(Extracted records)
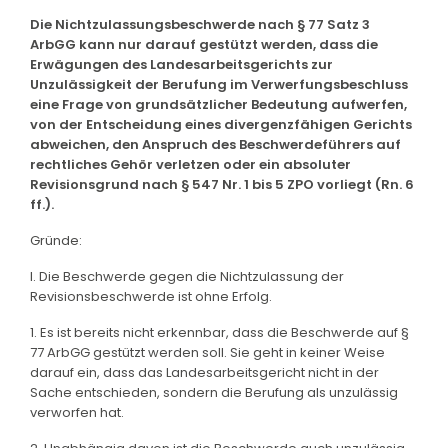
Die Nichtzulassungsbeschwerde nach § 77 Satz 3
ArbGG kann nur darauf gestützt werden, dass die
Erwägungen des Landesarbeitsgerichts zur
Unzulässigkeit der Berufung im Verwerfungsbeschluss
eine Frage von grundsätzlicher Bedeutung aufwerfen,
von der Entscheidung eines divergenzfähigen Gerichts
abweichen, den Anspruch des Beschwerdeführers auf
rechtliches Gehör verletzen oder ein absoluter
Revisionsgrund nach § 547 Nr. 1 bis 5 ZPO vorliegt (Rn. 6
ff.).
Gründe:
I. Die Beschwerde gegen die Nichtzulassung der
Revisionsbeschwerde ist ohne Erfolg.
1. Es ist bereits nicht erkennbar, dass die Beschwerde auf §
77 ArbGG gestützt werden soll. Sie geht in keiner Weise
darauf ein, dass das Landesarbeitsgericht nicht in der
Sache entschieden, sondern die Berufung als unzulässig
verworfen hat.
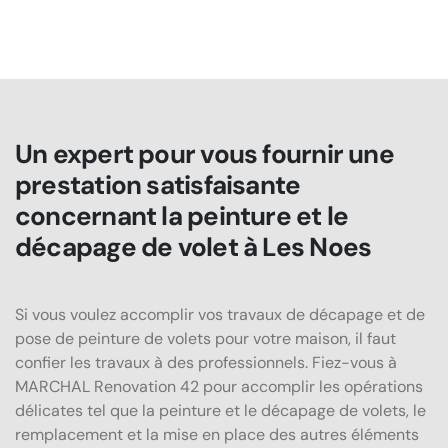
Un expert pour vous fournir une
prestation satisfaisante
concernant la peinture et le
décapage de volet à Les Noes
Si vous voulez accomplir vos travaux de décapage et de
pose de peinture de volets pour votre maison, il faut
confier les travaux à des professionnels. Fiez-vous à
MARCHAL Renovation 42 pour accomplir les opérations
délicates tel que la peinture et le décapage de volets, le
remplacement et la mise en place des autres éléments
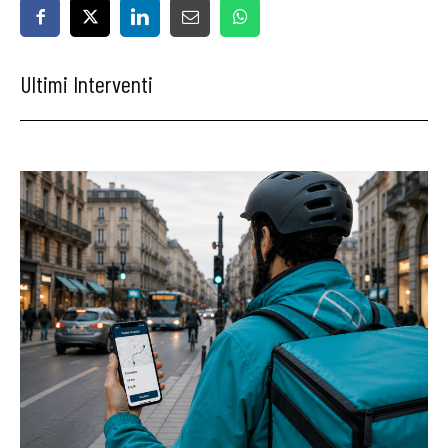
Ultimi Interventi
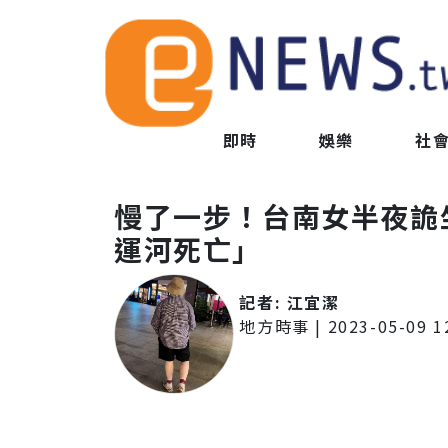
即時
娛樂
社
慢了一步！台南女半夜詭
運河死亡」
記者:
江宜潔
地方時事
|
2023-05-09 1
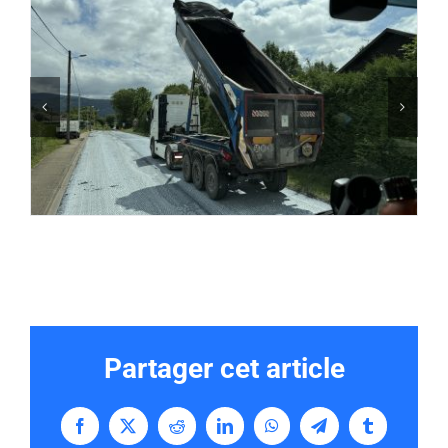
Partager cet article
Facebook
X
Reddit
LinkedIn
WhatsApp
Telegram
Tumblr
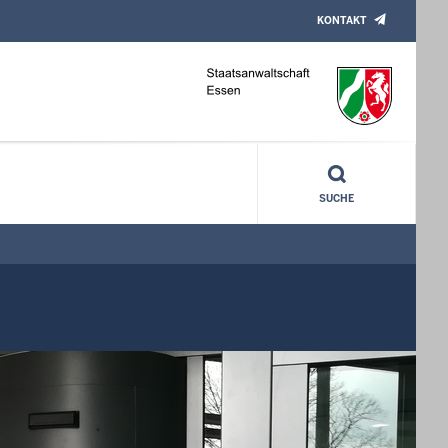
KONTAKT
SUCHE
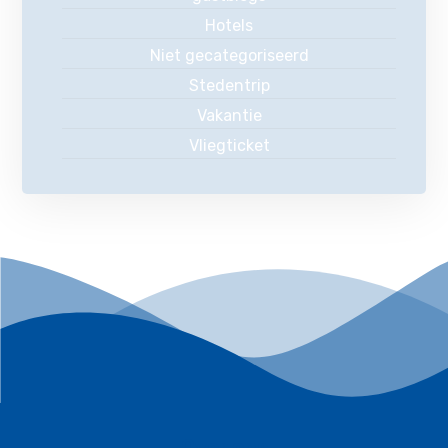
Hotels
Niet gecategoriseerd
Stedentrip
Vakantie
Vliegticket
Over ons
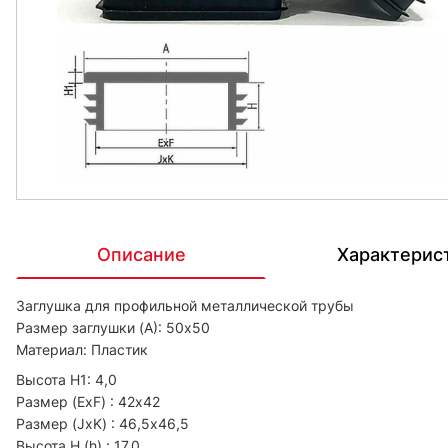
Описание
Характерис
Заглушка для профильной металлической трубы
Размер заглушки (A): 50х50
Материал: Пластик
Высота H1: 4,0
Размер (ExF) : 42х42
Размер (JxK) : 46,5х46,5
Высота H (h) : 17,0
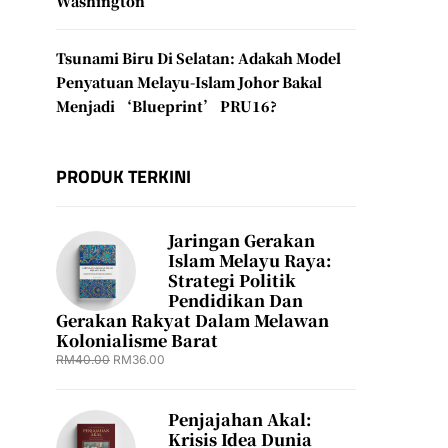
Washington
Tsunami Biru Di Selatan: Adakah Model
Penyatuan Melayu-Islam Johor Bakal
Menjadi ‘Blueprint’ PRU16?
PRODUK TERKINI
Jaringan Gerakan
Islam Melayu Raya:
Strategi Politik
Pendidikan Dan
Gerakan Rakyat Dalam Melawan
Kolonialisme Barat
RM
40.00
RM
36.00
Penjajahan Akal:
Krisis Idea Dunia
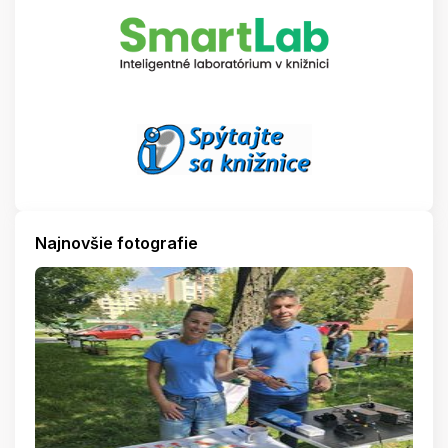
Najnovšie fotografie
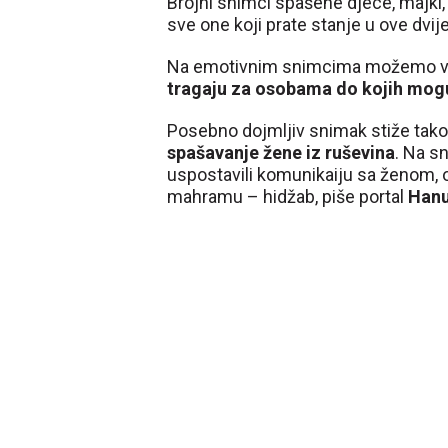
Brojni snimci spašene djece, majki, 
sve one koji prate stanje u ove dvij
Na emotivnim snimcima možemo vid
tragaju za osobama do kojih mogu
Posebno dojmljiv snimak stiže tako
spašavanje žene iz ruševina
. Na s
uspostavili komunikaiju sa ženom, o
mahramu – hidžab, piše portal
Han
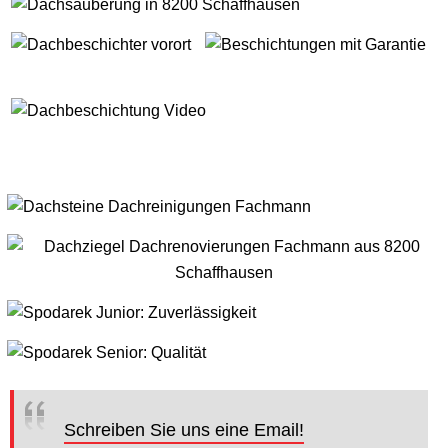
Schreiben Sie uns eine Email!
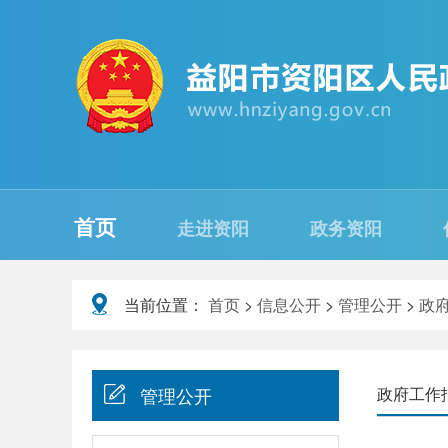
首页
走进资阳
政务资阳
当前位置：
首页
>
信息公开
>
管理公开
>
政
管理公开
政府工作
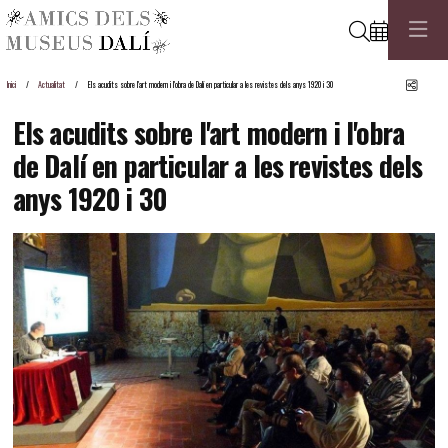
Cerca
Comp
Inici
Actualitat
Els acudits sobre l'art modern i l'obra de Dalí en particular a les revistes dels anys 1920 i 30
Els acudits sobre l'art modern i l'obra
de Dalí en particular a les revistes dels
anys 1920 i 30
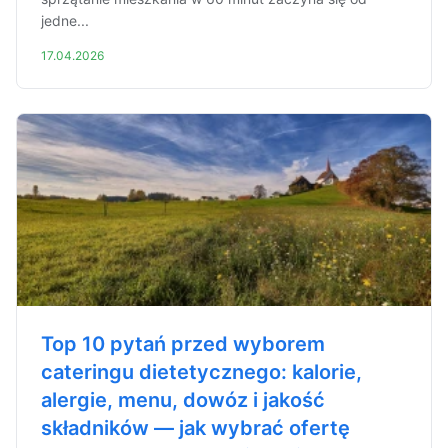
jedne...
17.04.2026
Top 10 pytań przed wyborem
cateringu dietetycznego: kalorie,
alergie, menu, dowóz i jakość
składników — jak wybrać ofertę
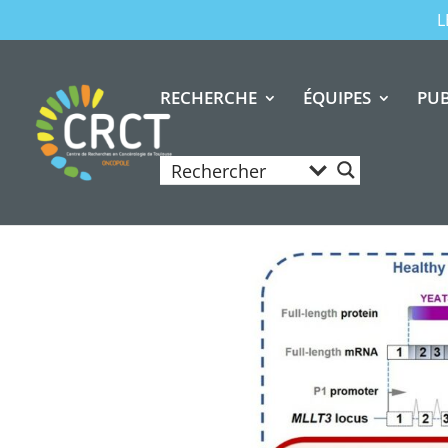
L
RECHERCHE
ÉQUIPES
PUB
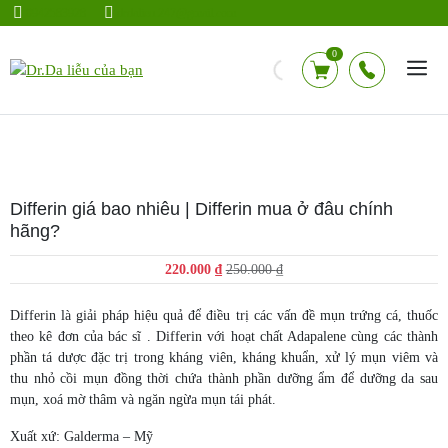
Chuyển
0942583928
drdalieu.247@gmail.com
đến
nội
0
dung
Differin giá bao nhiêu | Differin mua ở đâu chính
hãng?
Giá
Giá
220.000
₫
250.000
₫
gốc
hiện
là:
tại
Differin là giải pháp hiệu quả để điều trị các vấn đề mụn trứng cá, thuốc
250.000 ₫.
là:
theo kê đơn của bác sĩ . Differin với hoạt chất Adapalene cùng các thành
220.000 ₫.
phần tá dược đặc trị trong kháng viên, kháng khuẩn, xử lý mụn viêm và
thu nhỏ cồi mụn đồng thời chứa thành phần dưỡng ẩm để dưỡng da sau
mụn, xoá mờ thâm và ngăn ngừa mụn tái phát.
Xuất xứ: Galderma – Mỹ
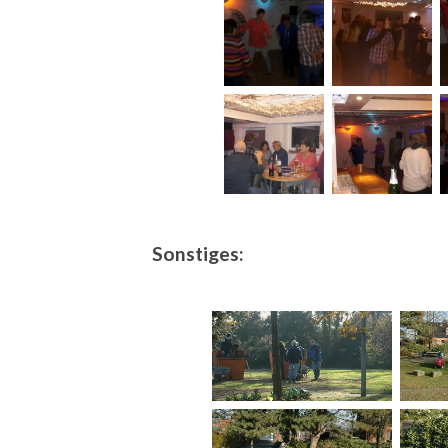
Sonstiges:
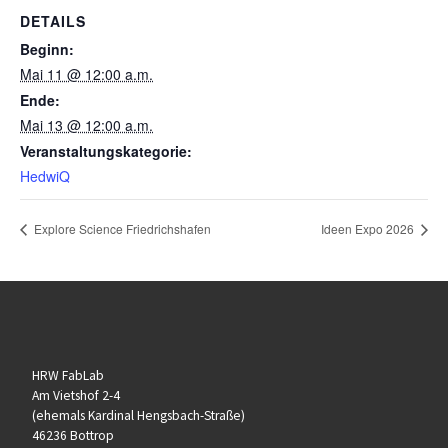
DETAILS
Beginn:
Mai 11 @ 12:00 a.m.
Ende:
Mai 13 @ 12:00 a.m.
Veranstaltungskategorie:
HedwiQ
Explore Science Friedrichshafen
Ideen Expo 2026
HRW FabLab
Am Vietshof 2-4
(ehemals Kardinal Hengsbach-Straße)
46236 Bottrop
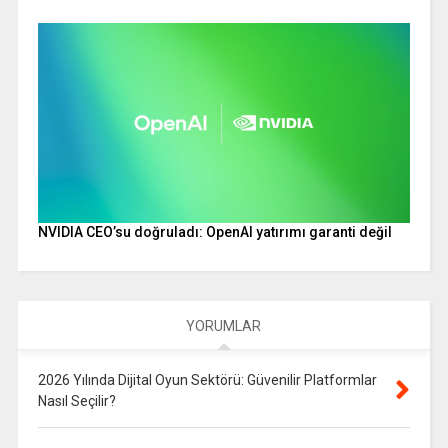
NVIDIA CEO’su doğruladı: OpenAI yatırımı garanti değil
YORUMLAR
2026 Yılında Dijital Oyun Sektörü: Güvenilir Platformlar
Nasıl Seçilir?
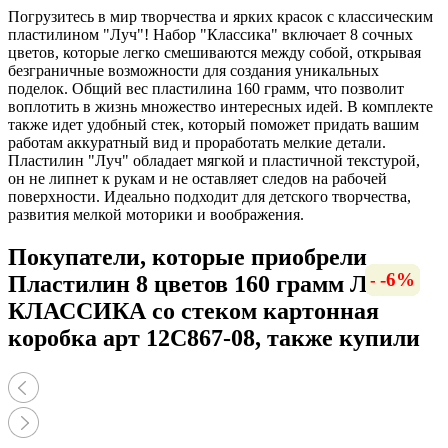
Погрузитесь в мир творчества и ярких красок с классическим
пластилином "Луч"! Набор "Классика" включает 8 сочных
цветов, которые легко смешиваются между собой, открывая
безграничные возможности для создания уникальных
поделок. Общий вес пластилина 160 грамм, что позволит
воплотить в жизнь множество интересных идей. В комплекте
также идет удобный стек, который поможет придать вашим
работам аккуратный вид и проработать мелкие детали.
Пластилин "Луч" обладает мягкой и пластичной текстурой,
он не липнет к рукам и не оставляет следов на рабочей
поверхности. Идеально подходит для детского творчества,
развития мелкой моторики и воображения.
Покупатели, которые приобрели
-12%
-16%
-16%
-12%
-16%
-23%
-16%
-7%
-7%
-9%
-7%
-6%
-6%
Пластилин 8 цветов 160 грамм ЛУЧ
КЛАССИКА со стеком картонная
коробка арт 12С867-08, также купили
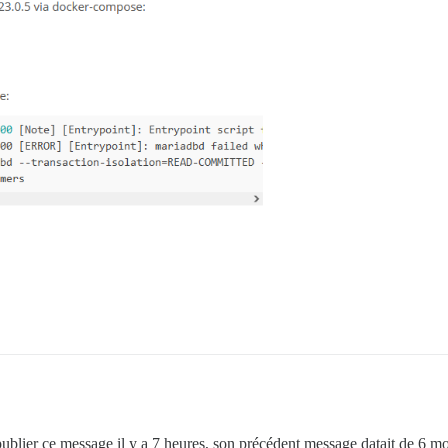
 publier ce message il y a 7 heures, son précédent message datait de 6 m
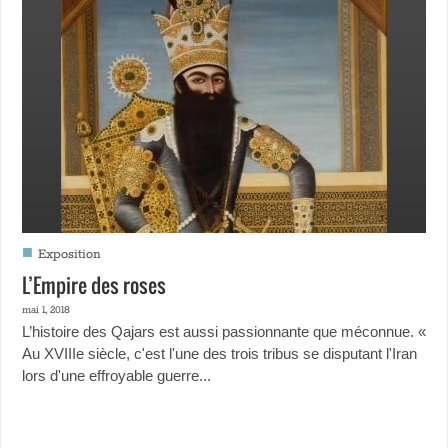
■
Exposition
L’Empire des roses
mai 1, 2018
L’histoire des Qajars est aussi passionnante que méconnue. «
Au XVIIIe siècle, c'est l'une des trois tribus se disputant l'Iran
lors d'une effroyable guerre...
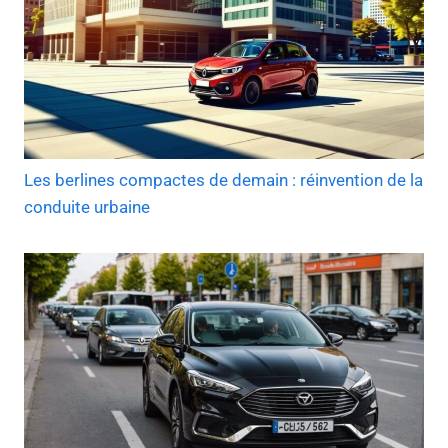
Les berlines compactes de demain : réinvention de la
conduite urbaine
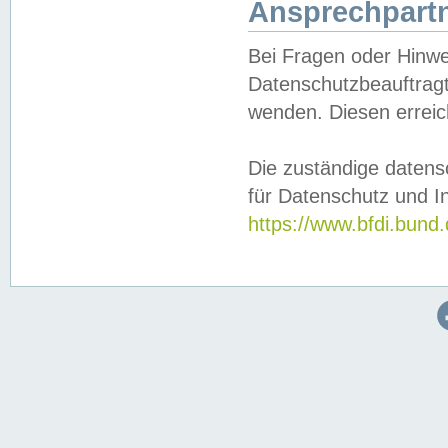
Ansprechpartn
Bei Fragen oder Hinwe
Datenschutzbeauftragt
wenden. Diesen erreic
Die zuständige datens
für Datenschutz und In
https://www.bfdi.bu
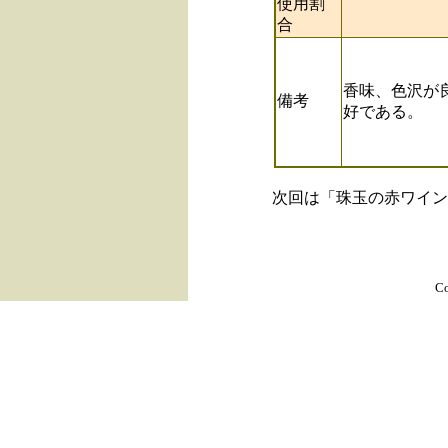
使用割
合
香味、色沢が
備考
好である。
次回は「珠玉の赤ワイン
C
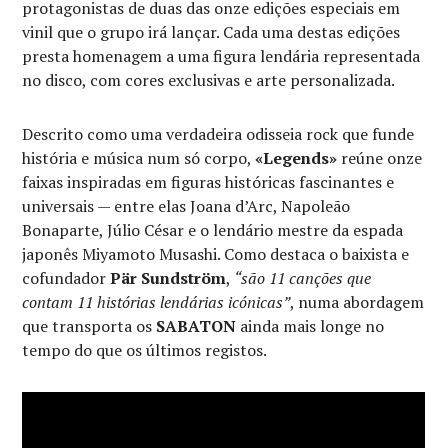
protagonistas de duas das onze edições especiais em
vinil que o grupo irá lançar. Cada uma destas edições
presta homenagem a uma figura lendária representada
no disco, com cores exclusivas e arte personalizada.
Descrito como uma verdadeira odisseia rock que funde
história e música num só corpo,
«Legends»
reúne onze
faixas inspiradas em figuras históricas fascinantes e
universais — entre elas Joana d’Arc, Napoleão
Bonaparte, Júlio César e o lendário mestre da espada
japonês Miyamoto Musashi. Como destaca o baixista e
cofundador
Pär Sundström
,
“são 11 canções que
contam 11 histórias lendárias icónicas”
, numa abordagem
que transporta os
SABATON
ainda mais longe no
tempo do que os últimos registos.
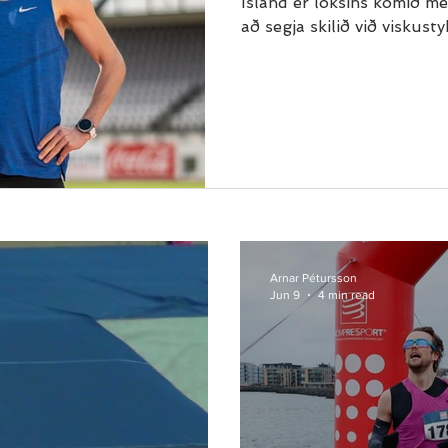
Ísland er loksins komið me
að segja skilið við viskusty
Arnar Pétursson
Jun 9
4 min read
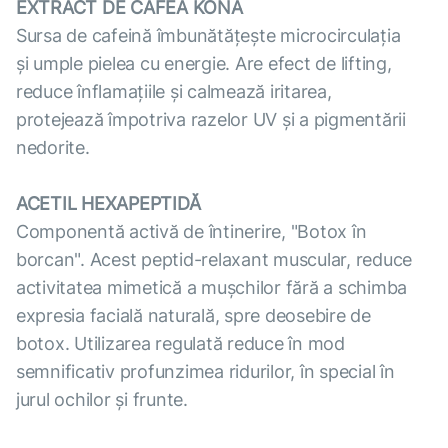
EXTRACT DE CAFEA KONA
Sursa de cafeină îmbunătățește microcirculația
și umple pielea cu energie. Are efect de lifting,
reduce înflamațiile și calmează iritarea,
protejează împotriva razelor UV și a pigmentării
nedorite.
ACETIL HEXAPEPTIDĂ
Componentă activă de întinerire, "Botox în
borcan". Acest peptid-relaxant muscular, reduce
activitatea mimetică a mușchilor fără a schimba
expresia facială naturală, spre deosebire de
botox. Utilizarea regulată reduce în mod
semnificativ profunzimea ridurilor, în special în
jurul ochilor și frunte.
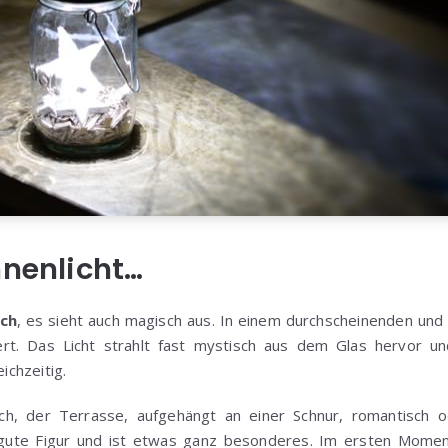
nnenlicht…
ch
, es sieht auch magisch aus. In einem durchscheinenden und
rt. Das Licht strahlt fast mystisch aus dem Glas hervor un
eichzeitig.
sch, der Terrasse, aufgehängt an einer Schnur, romantisch 
gute Figur und ist etwas ganz besonderes. Im ersten Mome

YOUR OBJECTIVE
What are the lines of the data above that include the string "particular"? Copy them.

YOUR RESPONSE
Els acudits sobre l'art modern i l'obra de Dalí en particular a les revistes dels anys 1920 i 30
de Dalí en particular a les revistes dels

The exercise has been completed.